Neumann contended that macromolecular structure could be a bridge between bioinformatics and cheminformatics technology. "It seems that the small-molecule issues and the indexability of cheminformatics bridges over when you talk about protein structures and how drugs bind to proteins and have their effect," he said.
Another point at which cheminformatics could be merged with bioinformatics data is gene expression, he said. A possibility would be to "develop assays that are integral to cheminformatics which may bridge over to gene expression so that you can have an expression profile and activity relations all merged together."
No one has an exact formula for how bioinformatics and cheminformatics will be integrated, Neumann said, "but everyone knows that because the groups already do work together at some level, the informatics has to be integrated."
Genetic map specifications and gene expression data
Neumann also reported "strong activity" in response to a request for proposals on genetic map specifications that was released in November, and said that a working group on gene expression analysis has been collecting responses to its request for information on microarray data usage.
Greg Miller, manager of bioinformatics systems development at Ariad Pharmaceuticals said the gene expression working group agreed here to extend the deadline for responses to its request for information in order to "engineer some increased publicity for the subject area."
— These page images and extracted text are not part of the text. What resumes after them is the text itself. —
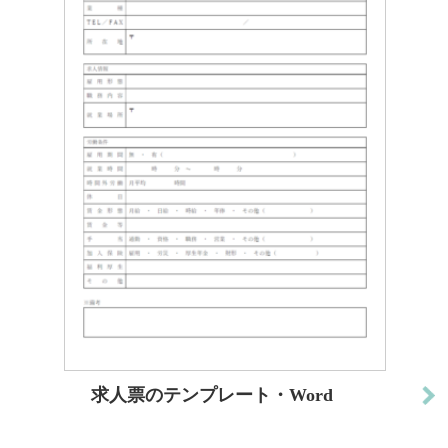
求人票のテンプレート・Word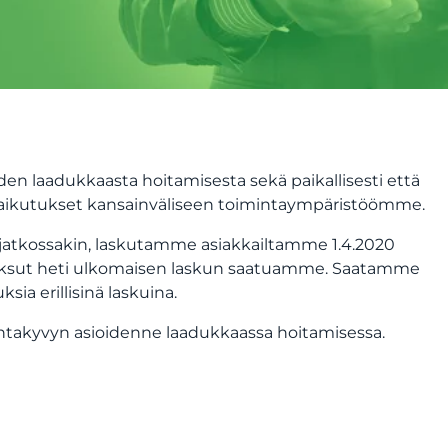
n laadukkaasta hoitamisesta sekä paikallisesti että
vaikutukset kansainväliseen toimintaympäristöömme.
atkossakin, laskutamme asiakkailtamme 1.4.2020
 maksut heti ulkomaisen laskun saatuamme. Saatamme
sia erillisinä laskuina.
takyvyn asioidenne laadukkaassa hoitamisessa.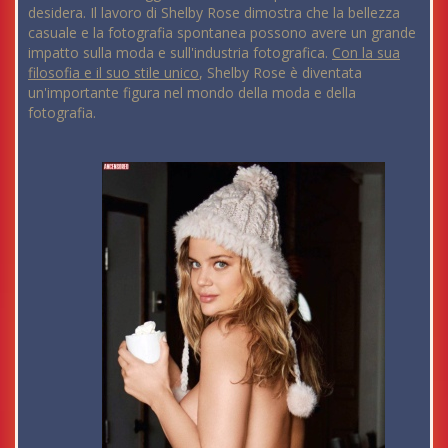
desidera. Il lavoro di Shelby Rose dimostra che la bellezza
casuale e la fotografia spontanea possono avere un grande
impatto sulla moda e sull'industria fotografica.
Con la sua
filosofia e il suo stile unico
, Shelby Rose è diventata
un'importante figura nel mondo della moda e della
fotografia.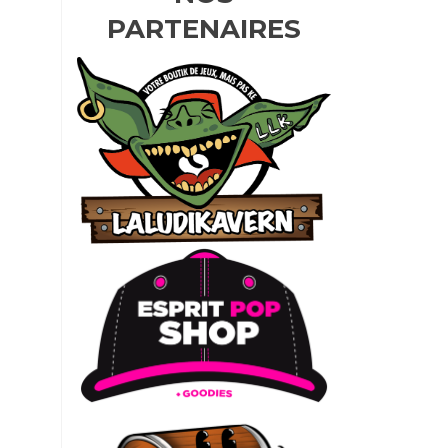
PARTENAIRES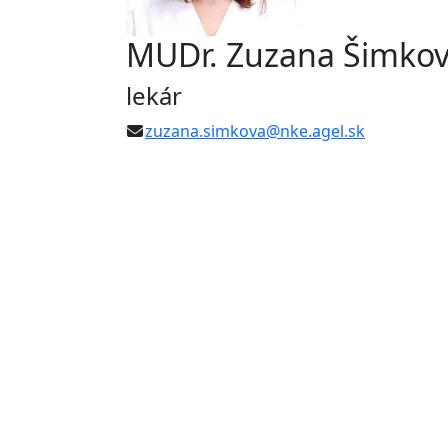
MUDr. Zuzana Šimko
lekár
zuzana.simkova@nke.agel.sk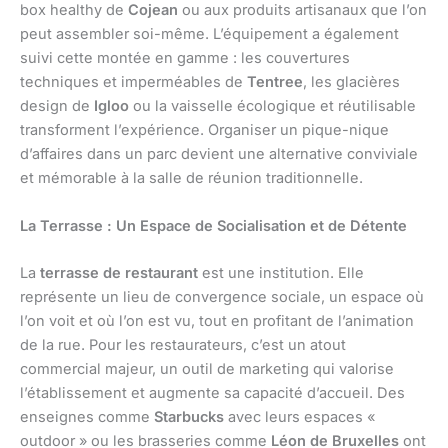
box healthy de
Cojean
ou aux produits artisanaux que l’on
peut assembler soi-même. L’équipement a également
suivi cette montée en gamme : les couvertures
techniques et imperméables de
Tentree
, les glacières
design de
Igloo
ou la vaisselle écologique et réutilisable
transforment l’expérience. Organiser un pique-nique
d’affaires dans un parc devient une alternative conviviale
et mémorable à la salle de réunion traditionnelle.
La Terrasse : Un Espace de Socialisation et de Détente
La
terrasse de restaurant
est une institution. Elle
représente un lieu de convergence sociale, un espace où
l’on voit et où l’on est vu, tout en profitant de l’animation
de la rue. Pour les restaurateurs, c’est un atout
commercial majeur, un outil de marketing qui valorise
l’établissement et augmente sa capacité d’accueil. Des
enseignes comme
Starbucks
avec leurs espaces «
outdoor » ou les brasseries comme
Léon de Bruxelles
ont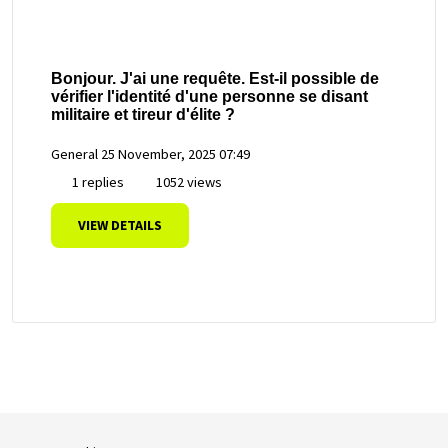
Bonjour. J'ai une requête. Est-il possible de
vérifier l'identité d'une personne se disant
militaire et tireur d'élite ?
General
25 November, 2025 07:49
1 replies
1052 views
VIEW DETAILS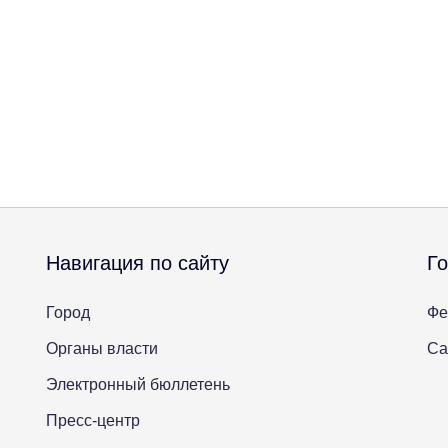
Навигация по сайту
Г
Город
Фе
Органы власти
Са
Электронный бюллетень
Пресс-центр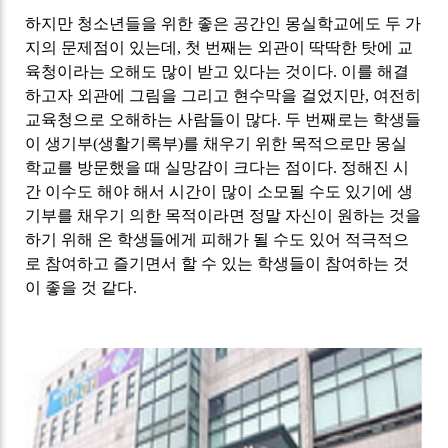
하지만 청소년들을 위한 좋은 공간인 몽실학교에도 두 가
지의 문제점이 있는데
,
첫 번째는 외관이 딱딱한 탓에 교
육청이라는 오해도 많이 받고 있다는 것이다
.
이를 해결
하고자 외관에 그림을 그리고 현수막을 걸었지만
,
여전히
교육청으로 오해하는 사람들이 많다
.
두 번째로는 학생들
이 생기부
(
생활기록부
)
를 채우기 위한 목적으로만 몽실
학교를 방문했을 때 실망감이 크다는 점이다
.
정해진 시
간 이수도 해야 해서 시간이 많이 소모될 수도 있기에 생
기부
를 채우기 의한 목적이라면 정말 자신이 원하는 것을
하기 위해 온 학생들에게 피해가 될 수도 있어 적극적으
로 참여하고 즐기면서 할 수 있는 학생들이 참여하는 것
이 좋을 것 같다
.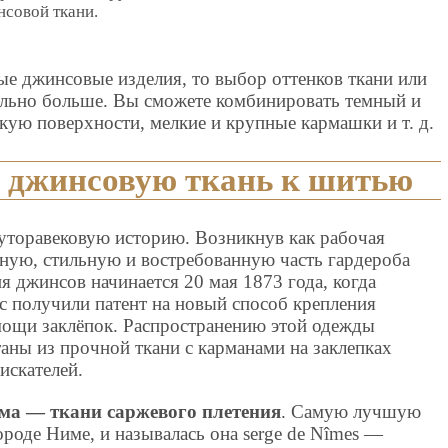
совой ткани.
ые джинсовые изделия, то выбор оттенков ткани или
тельно больше. Вы сможете комбинировать темный и
кую поверхности, мелкие и крупные кармашки и т. д.
ь джинсовую ткань к шитью
торавековую историю. Возникнув как рабочая
дную, стильную и востребованную часть гардероба
я джинсов начинается 20 мая 1873 года, когда
с получили патент на новый способ крепления
ощи заклёпок. Распространению этой одежды
аны из прочной ткани c карманами на заклепках
искателей.
ма — ткани саржевого плетения
. Самую лучшую
ороде Ниме, и называлась она serge de Nîmes —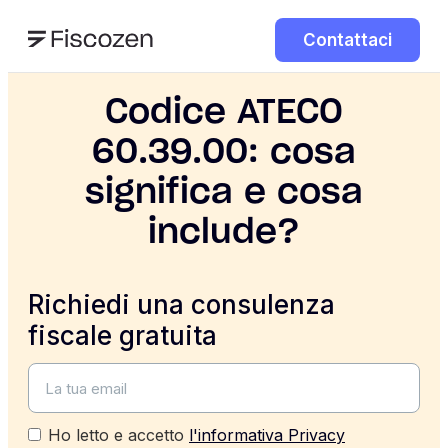
Contattaci
Codice ATECO
60.39.00: cosa
significa e cosa
include?
Richiedi una consulenza
fiscale gratuita
Ho letto e accetto
l'informativa Privacy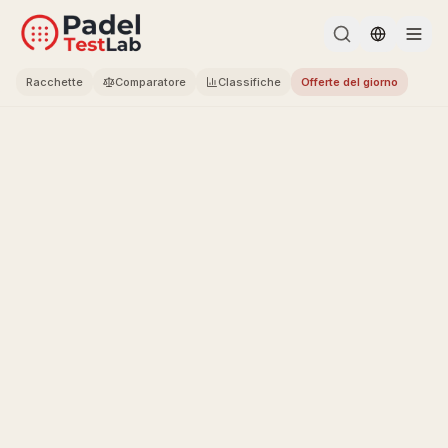
Change l
Racchette
Comparatore
Classifiche
Offerte del giorno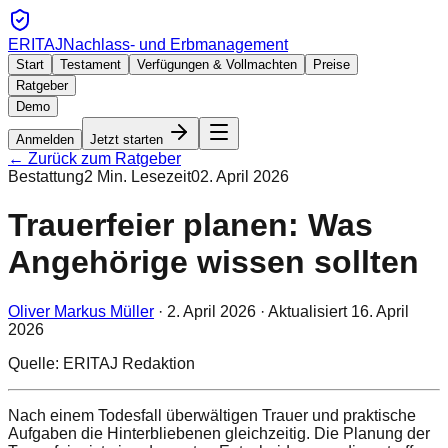
ERITAJ
Nachlass- und Erbmanagement
Start
Testament
Verfügungen & Vollmachten
Preise
Ratgeber
Demo
Anmelden
Jetzt starten
← Zurück zum Ratgeber
Bestattung
2
Min. Lesezeit
02. April 2026
Trauerfeier planen: Was
Angehörige wissen sollten
Oliver Markus Müller
·
2. April 2026
· Aktualisiert
16. April
2026
Quelle: ERITAJ Redaktion
Nach einem Todesfall überwältigen Trauer und praktische
Aufgaben die Hinterbliebenen gleichzeitig. Die Planung der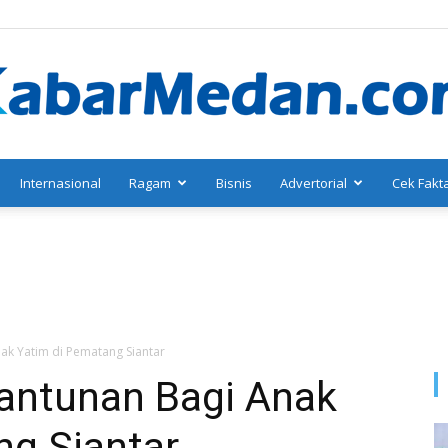
Internasional
Ragam
Bisnis
Advertorial
Cek Fakt
KabarMedan.com
ak Yatim di Pematang Siantar
Santunan Bagi Anak
ng Siantar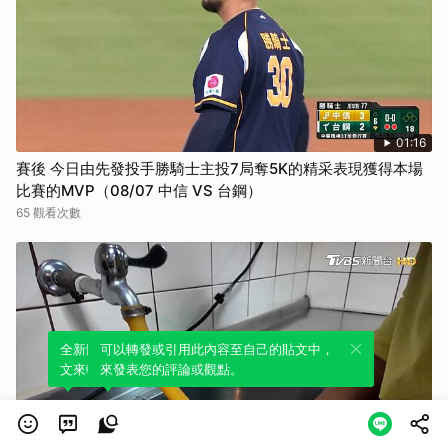
01:16
賽後 今日由先發投手勝騎士主投7局奪5K的精采表現獲得本場
比賽的MVP（08/07 中信 VS 台鋼）
65 觀看次數
全新體驗！一鍵引用此內容，透過發布貼
可以轉發或引用此內容至自己的貼文中，
文來輕鬆表達個人立場。
來發表您的評論或觀點。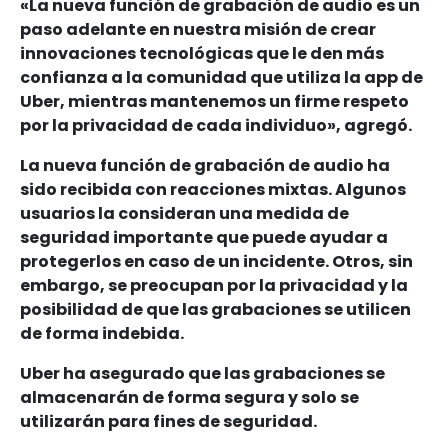
«La nueva función de grabación de audio es un
paso adelante en nuestra misión de crear
innovaciones tecnológicas que le den más
confianza a la comunidad que utiliza la app de
Uber, mientras mantenemos un firme respeto
por la privacidad de cada individuo», agregó.
La nueva función de grabación de audio ha
sido recibida con reacciones mixtas. Algunos
usuarios la consideran una medida de
seguridad importante que puede ayudar a
protegerlos en caso de un incidente. Otros, sin
embargo, se preocupan por la privacidad y la
posibilidad de que las grabaciones se utilicen
de forma indebida.
Uber ha asegurado que las grabaciones se
almacenarán de forma segura y solo se
utilizarán para fines de seguridad.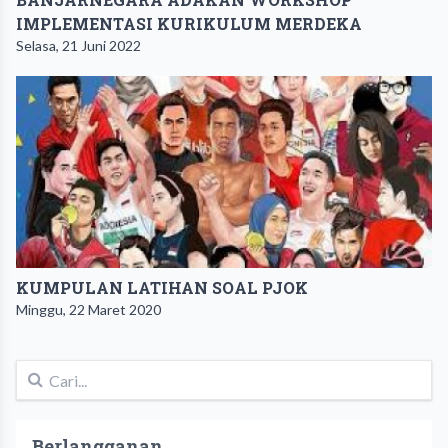
IMPLEMENTASI KURIKULUM MERDEKA
Selasa, 21 Juni 2022
KUMPULAN LATIHAN SOAL PJOK
Minggu, 22 Maret 2020
Berlangganan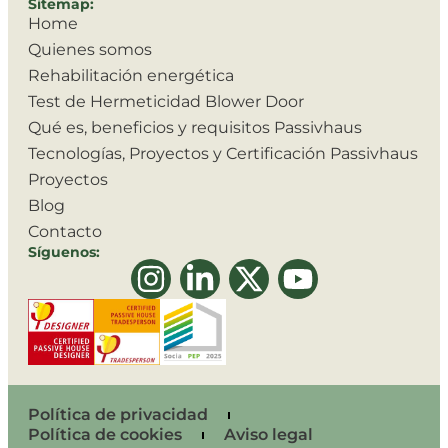
Sitemap:
Home
Quienes somos
Rehabilitación energética
Test de Hermeticidad Blower Door
Qué es, beneficios y requisitos Passivhaus
Tecnologías, Proyectos y Certificación Passivhaus
Proyectos
Blog
Contacto
Síguenos:
Política de privacidad
Política de cookies
Aviso legal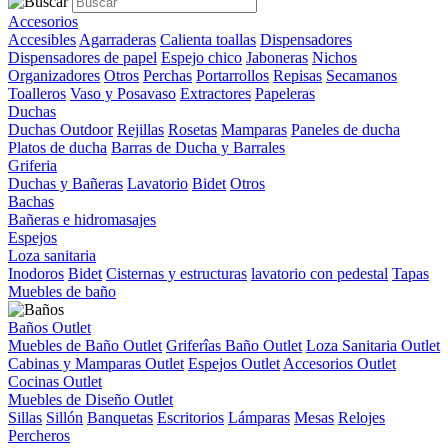
Accesorios
Accesibles
Agarraderas
Calienta toallas
Dispensadores
Dispensadores de papel
Espejo chico
Jaboneras
Nichos
Organizadores
Otros
Perchas
Portarrollos
Repisas
Secamanos
Toalleros
Vaso y Posavaso
Extractores
Papeleras
Duchas
Duchas Outdoor
Rejillas
Rosetas
Mamparas
Paneles de ducha
Platos de ducha
Barras de Ducha y Barrales
Griferia
Duchas y Bañeras
Lavatorio
Bidet
Otros
Bachas
Bañeras e hidromasajes
Espejos
Loza sanitaria
Inodoros
Bidet
Cisternas y estructuras
lavatorio con pedestal
Tapas
Muebles de baño
Baños Outlet
Muebles de Baño Outlet
Griferîas Baño Outlet
Loza Sanitaria Outlet
Cabinas y Mamparas Outlet
Espejos Outlet
Accesorios Outlet
Cocinas Outlet
Muebles de Diseño Outlet
Sillas
Sillón
Banquetas
Escritorios
Lámparas
Mesas
Relojes
Percheros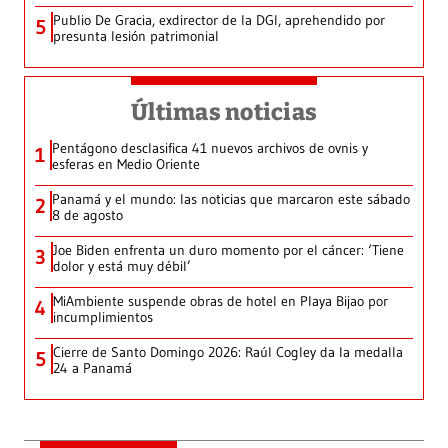
Publio De Gracia, exdirector de la DGI, aprehendido por
5
presunta lesión patrimonial
Últimas noticias
Pentágono desclasifica 41 nuevos archivos de ovnis y
1
esferas en Medio Oriente
Panamá y el mundo: las noticias que marcaron este sábado
2
8 de agosto
Joe Biden enfrenta un duro momento por el cáncer: ‘Tiene
3
dolor y está muy débil’
MiAmbiente suspende obras de hotel en Playa Bijao por
4
incumplimientos
Cierre de Santo Domingo 2026: Raúl Cogley da la medalla
5
24 a Panamá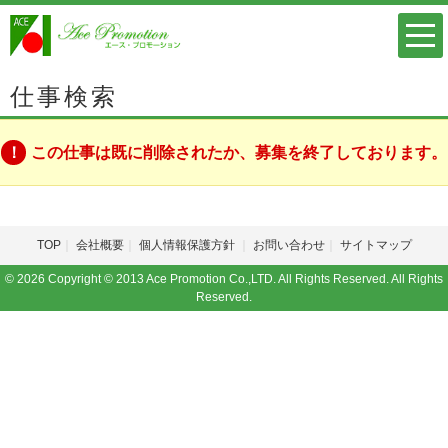
仕事検索
この仕事は既に削除されたか、募集を終了しております。
TOP
会社概要
個人情報保護方針
お問い合わせ
サイトマップ
© 2026 Copyright © 2013 Ace Promotion Co.,LTD. All Rights Reserved. All Rights
Reserved.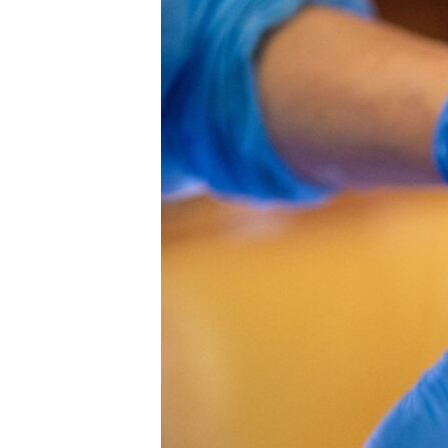
EURÓPAI UNIÓ
VILÁG
KLÍMAVÁLTOZÁS
A MÚLT TANULSÁGAI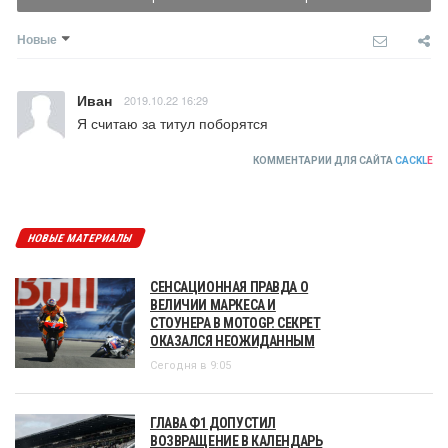
Новые
Иван
2019.10.22 16:29
Я считаю за титул поборятся
КОММЕНТАРИИ ДЛЯ САЙТА
CACKL
E
НОВЫЕ МАТЕРИАЛЫ
СЕНСАЦИОННАЯ ПРАВДА О
ВЕЛИЧИИ МАРКЕСА И
СТОУНЕРА В MOTOGP. СЕКРЕТ
ОКАЗАЛСЯ НЕОЖИДАННЫМ
Сегодня в 9:05
ГЛАВА Ф1 ДОПУСТИЛ
ВОЗВРАЩЕНИЕ В КАЛЕНДАРЬ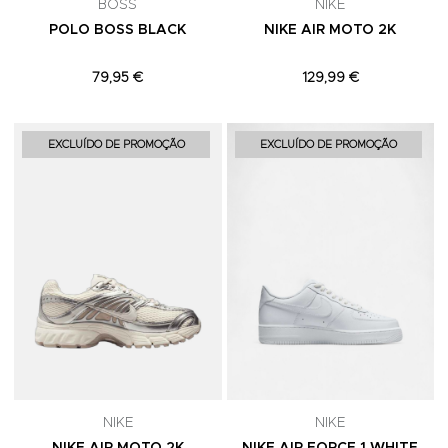
BOSS
NIKE
POLO BOSS BLACK
NIKE AIR MOTO 2K
79,95 €
129,99 €
Adicionar aos Favoritos
A
EXCLUÍDO DE PROMOÇÃO
EXCLUÍDO DE PROMOÇÃO
NIKE
NIKE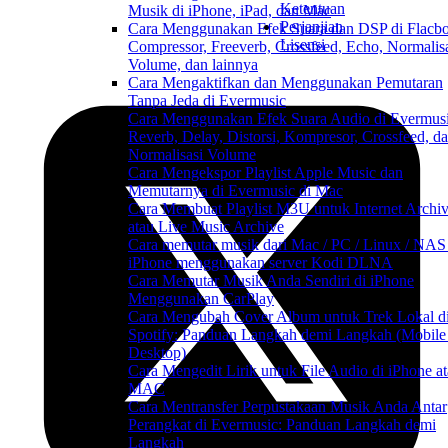
Ketentuan
Musik di iPhone, iPad, dan Mac
Perjanjian
Cara Menggunakan Efek Suara dan DSP di Flacbo
Lisensi
Compressor, Freeverb, Crossfeed, Echo, Normalis
Volume, dan lainnya
Cara Mengaktifkan dan Menggunakan Pemutaran
Tanpa Jeda di Evermusic
Cara Menggunakan Efek Suara Audio di Evermusi
Reverb, Delay, Distorsi, Kompresor, Crossfeed, d
Normalisasi Volume
Cara Mengekspor Playlist Apple Music dan
Memutarnya di Evermusic di Mac
Cara Membuat Playlist M3U untuk Internet Archi
atau Live Music Archive
Cara memutar musik dari Mac / PC / Linux / NAS
iPhone menggunakan server Kodi DLNA
Cara Memutar Musik Anda Sendiri di iPhone
Menggunakan CarPlay
Cara Mengubah Cover Album untuk Trek Lokal d
Spotify: Panduan Langkah demi Langkah (Mobile
Desktop)
Cara Mengedit Lirik untuk File Audio di iPhone a
MAC
Cara Mentransfer Perpustakaan Musik Anda Antar
Perangkat di Evermusic: Panduan Langkah demi
Langkah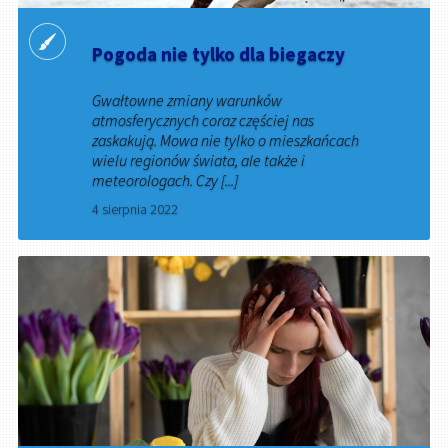
Pogoda nie tylko dla biegaczy
Gwałtowne zmiany warunków
atmosferycznych coraz częściej nas
zaskakują. Mowa nie tylko o mieszkańcach
wielu regionów świata, ale także i
meteorologach. Czy [...]
4 sierpnia 2022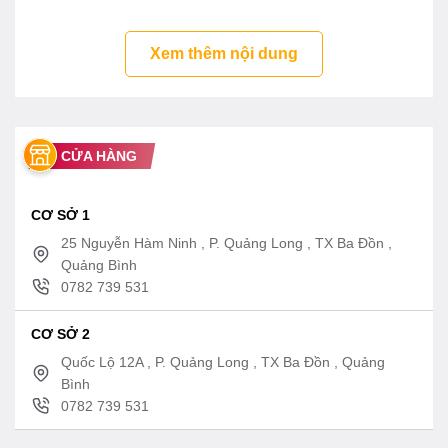
Xem thêm nội dung
CỬA HÀNG
CƠ SỞ 1
25 Nguyễn Hàm Ninh , P. Quảng Long , TX Ba Đồn ,
Quảng Bình
0782 739 531
CƠ SỞ 2
Quốc Lộ 12A , P. Quảng Long , TX Ba Đồn , Quảng
Bình
0782 739 531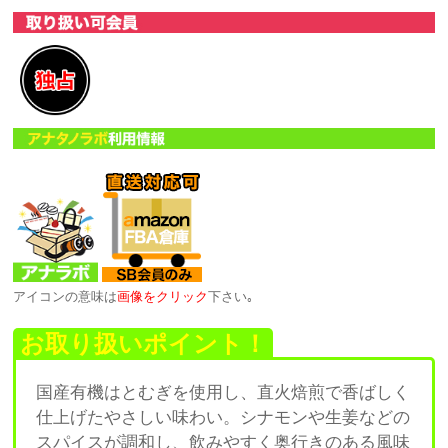
アイコンの意味は
画像をクリック
下さい｡
お取り扱いポイント！
国産有機はとむぎを使用し、直火焙煎で香ばしく
仕上げたやさしい味わい。シナモンや生姜などの
スパイスが調和し、飲みやすく奥行きのある風味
"Essentially, the Object Management Group puts these things on their web page (http://www.omg.org/homepages/lsr) and then relies on those who are casually interested to notice or to be informed by those who care more," Miller said. "We're trying to collect information from the community at large about what's going on in gene expression, what people are looking for, and what requirements might be for any standard proposed." He continued, "It's very important to get as much input as we can, not just from people involved in the group but from those who are involved in the subject area and don't necessarily care about the technology."
The gene expression information request seeks input about the current state of the art in microarray gene expression systems; existing standardization efforts in the field, such as the GATC standard that Affymetrix and Molecular Dynamics are promulgating; current architecture used for gene expression systems; software components that would be composed together to create such systems; and the potential interfaces between these components. Said Miller, "The request for information is the basis for the Object Management Group standard adoption process, but it is also an important way for the community to get together and see what is the current state of the art." He added, "This technology is so new that it's not as if we can do a literature search to find out everything that is going on in the area."
What motivates Miller's interest in a gene expression data standard is simple: "The Hoechst-Ariad Genomics Center placed a very large investment in large-scale, high-throughput gene expression profiling as one of our primary research technologies for identifying targets of interest," he explained. "Our goal is to do this more systematically and as thoroughly as anybody out there." Starting the ball rolling now toward interoperability among all the pieces of software and hardware that go into a gene expression analysis system will "make it easier for us to analyze all the data that are so important to us," Miller said.